Sweet wines and Sparkling Wines should be chilled between 6 - 8°C.

It is important to choose the correct wine glass to emphasise the importance of the wine attributes, to hold the wine balance and capture the aromas. All glasses should be examined around the rim for stains.

 

How to Serve Wine


The “host” is a term which refers to the person who is ordering the wine, present the selected wine to the host by holding the dented bottom of the wine and place the neck on your forearm, ensuring that the labelling is facing the host. Ensure that you are situated next to host and pronounce the name of the wine.

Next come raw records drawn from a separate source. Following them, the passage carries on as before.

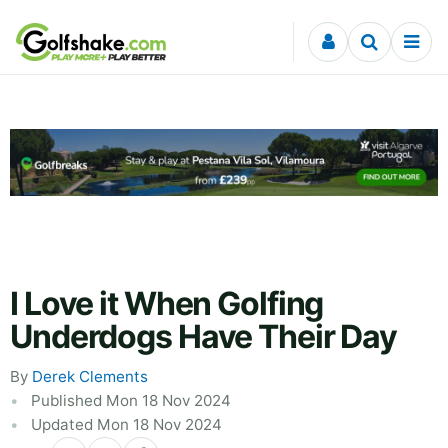
Skip to content
I Love it When Golfing
Underdogs Have Their Day
By
Derek Clements
Published Mon 18 Nov 2024
Updated Mon 18 Nov 2024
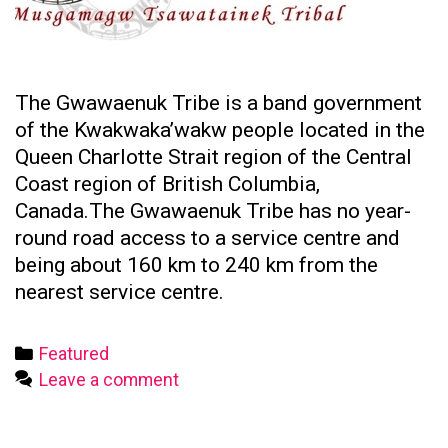
The Gwawaenuk Tribe is a band government
of the Kwakwaka’wakw people located in the
Queen Charlotte Strait region of the Central
Coast region of British Columbia,
Canada.The Gwawaenuk Tribe has no year-
round road access to a service centre and
being about 160 km to 240 km from the
nearest service centre.
Categories
Featured
Leave a comment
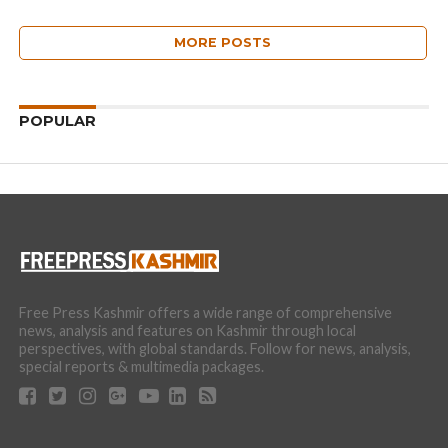
MORE POSTS
POPULAR
Free Press Kashmir offers a wide range of comprehensive
news, analysis and features on Kashmir through local
perspectives, with global standards. Follow for news, analysis,
special reports & multimedia packages.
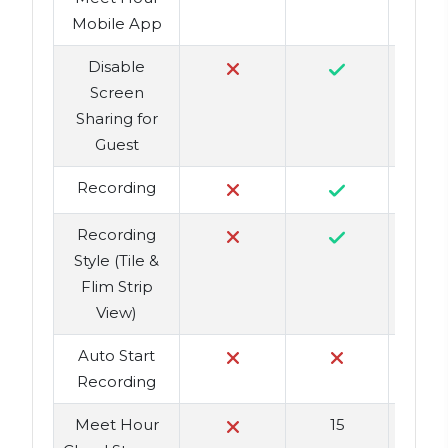
Mobile App
Disable
Screen
Sharing for
Guest
Recording
Recording
Style (Tile &
Flim Strip
View)
Auto Start
Recording
Meet Hour
15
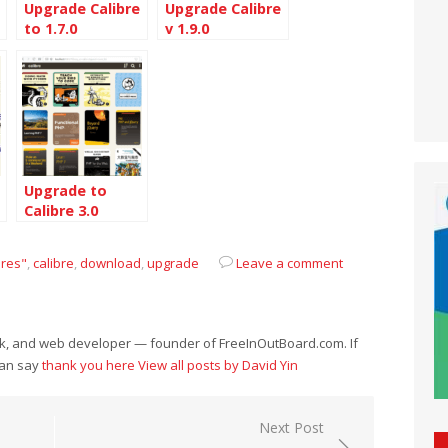
Upgrade Calibre
Upgrade Calibre
to 1.7.0
v 1.9.0
Upgrade to
Calibre 3.0
ures"
,
calibre
,
download
,
upgrade
Leave a comment
eek, and web developer — founder of FreeInOutBoard.com. If
can say
thank you here
View all posts by David Yin
Next Post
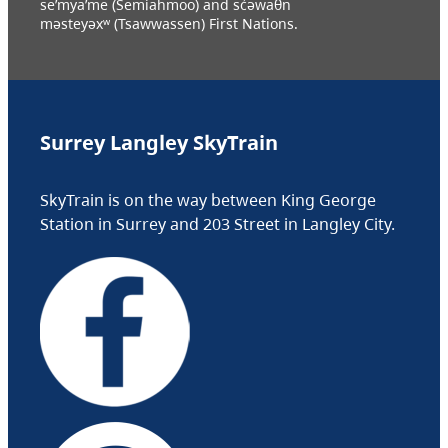
se’mya’me (Semiahmoo) and sc̓əwaθn
məsteyəxʷ (Tsawwassen) First Nations.
Surrey Langley SkyTrain
SkyTrain is on the way between King George
Station in Surrey and 203 Street in Langley City.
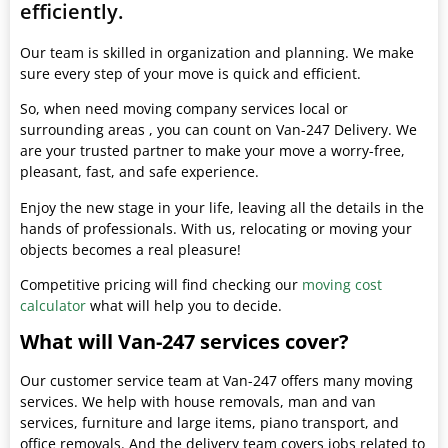
efficiently.
Our team is skilled in organization and planning. We make
sure every step of your move is quick and efficient.
So, when need moving company services local or
surrounding areas , you can count on Van-247 Delivery. We
are your trusted partner to make your move a worry-free,
pleasant, fast, and safe experience.
Enjoy the new stage in your life, leaving all the details in the
hands of professionals. With us, relocating or moving your
objects becomes a real pleasure!
Competitive pricing will find checking our
moving cost
calculator
what will help you to decide.
What will Van-247 services cover?
Our customer service team at Van-247 offers many moving
services. We help with house removals, man and van
services, furniture and large items, piano transport, and
office removals. And the delivery team covers jobs related to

It is crucial that all foil from the bottle is removed when opening the wine to ensure the foil does not come in contact with the wine when poured. Once the wine is open offer the host the cork. Occasionally the host will request the cork to check if that the cork is not damaged, if they refuse to take the cork, place it on the table. Pour one ounce of wine into the host glass and allow the host to smell the aroma and taste the wine. If the host is content, continue to poor the wine, by holding the bottom of the wine and using the neck to poor the wine, wipe the bottle with a napkin to prevent the wine dripping. If there is wine left in the bottle, place on the table, facing outwards towards the restaurant. If the host has chosen white wine, place the wine in a wine chillier with a napkin around the bottle.
 

Tasting Wine

Wine tasting is essential to distinguish between a fine quality wine and an average wine. Wine is generally tasted and assessed in the following order:

  1. Appearance
  2. Nose
  3. Palate

 

Appearance

The first step in the wine tasting process is to access the wine colour and appearance. The wine colour in the glass can help you interpret the wine before you begin to taste the win and can also present faults with the wine before tasting. When assessing the appearance of the wine, follow the following instructions:

Obtain a clear wine glass, any glass with patterns will change the wine colour.
The background view is vital, a sheet of white paper should be placed on table.
Pour the wine into the glass and tilt it over the white paper, to observe the wine colour.
Sufficient lighting is key, as darker lighter can portray the appearance of the wine for example making the appearance of the wine darker.

Nose

The next step is to smell the wine. Swirl the wine to enhance the flavour. Sniff the wine with your nose, and identity the aromas for example you may identity that the wine is fruity. In this step you can also identify faults with the wine and may identify that the wine is impacted by cork taint by smelling an unpleasant damp smell.
If you are persuaded by the aroma, the next step is to take a small sip of wine.

Palate

Swirl the wine in your mouth and breathe in air to let the wine evaporate in your mouth. At this stage you will be able to recognise the following factors:

Is the wine sweet / dry?
Is the wine full bodied or light?
Is the wine bitter / lively?
What does the wine feel, for example is it silky or chunky?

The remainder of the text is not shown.